La ministre des Droits des femmes et de l'Egalité des chances en Fédération Wallonie-Bruxelles, Isabelle Simonis, a dénoncé jeudi le projet du secrétaire d'Etat fédéral en charge de l'Asile et de la Migration, Theo Francken, d'instaurer un cours de "respect des femmes" à destination des migrants.

Aux yeux de la ministres socialiste, le secrétaire d'Etat N-VA n'avance aucun argument de fond légitimant pareille décision.

"Il se base sur un fait divers survenu en Allemagne pour lequel nous ne disposons d'aucun élément probant: l'identité des auteurs des agressions de Cologne n'est pas encore connue et les seuls éléments dont semblent disposer les enquêteurs à ce stade sont quelques signalements de personnes d'origine magrébine".

"Proposer dès lors une telle mesure aujourd'hui, en Belgique, c'est faire un amalgame entre indications formulées dans une enquête allemande et personnes réfugiées.
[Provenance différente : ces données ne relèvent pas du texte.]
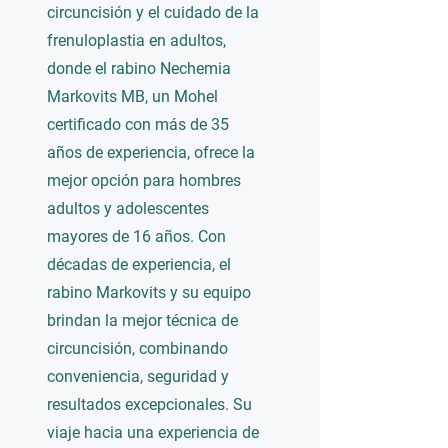
circuncisión y el cuidado de la
frenuloplastia en adultos,
donde el rabino Nechemia
Markovits MB, un Mohel
certificado con más de 35
años de experiencia, ofrece la
mejor opción para hombres
adultos y adolescentes
mayores de 16 años. Con
décadas de experiencia, el
rabino Markovits y su equipo
brindan la mejor técnica de
circuncisión, combinando
conveniencia, seguridad y
resultados excepcionales. Su
viaje hacia una experiencia de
C'est un timing inapproprié qui camoufle un racisme à peine déguisé", selon la ministre citée dans un communiqué.

Celle-ci rappelle que les discriminations graves envers les femmes sont commises par des individus ou groupes "de toutes les origines sociales, ethniques ou nationales".

"On ne peut, au nom des droits des femmes, créer de nouvelles discriminations", s'insurge la ministre.

Celle-ci dit d'ailleurs vouloir prendre connaissance du contenu du cours annoncé par M. Francken à destination des migrants car "la notion de respect n'équivaut pas à celle d'égalité".

"Respecter", argument la ministre, "renvoie à l'idée de ne pas porter atteinte, avoir de la considération pour des opinions. C'est bien inférieur à la notion d'égalité qui prône l'équivalence des droits et ne souffre d'aucune différence de traitement".


Les violences envers les femmes en Belgique sont "une problématique réelle"

"Les violences envers les femmes en Belgique sont une problématique réelle, qui n'a pas attendu l'arrivée des migrants pour se révéler", réagissent jeudi les Femmes prévoyantes socialistes (FPS) à l'annonce du projet de Theo Francken, d'instaurer un cours de "respect des femmes" à destination des migrants. Les femmes prévoyantes socialistes citent notamment un sondage réalisé par Amnesty International, dans le cadre de la campagne 'Mon corps', selon lequel "46% des personnes interrogées sont ou ont été victimes de violences graves au cours de leur vie", des violences qui sont "trop souvent banalisées".

Le sexisme n'est pas non plus intrinsèque à une culture donnée, rappelle le communiqué. C'est pourquoi, "sous-entendre que les violences envers les femmes concernent plus particulièrement le public des migrants conduit à une stigmatisation de ces individus", déplore le mouvement.

Or, les migrants subissent déjà des préjugés, qui ne facilitent pas leur adaptation dans leur pays d'accueil. "Ces circonstances particulières peuvent faire émerger les violences ou les intensifier."

Bien se comporter envers les femmes, "c'est les respecter en tant qu'individu (...) peu importe leur couleur de peau, leur croyance, leur statut social, leur orientation sexuelle ou leur personnalité. (...) Il est primordial que cette définition soit partagée par l'ensemble des Belges, et non pas seulement par le public spécifique des migrants".

"La lutte contre le sexisme s'inscrit dans une démarche globale de déconstruction des stéréotypes et de remise en question de nos représentations sociétales les plus ancrées", concluent les Femmes prévoyantes socialistes. "L'éducation à la vie relationnelle, affective et sexuelle doit faire l'objet d'une application généralisée et approfondie dans nos écoles, et ce dès le plus jeune âge."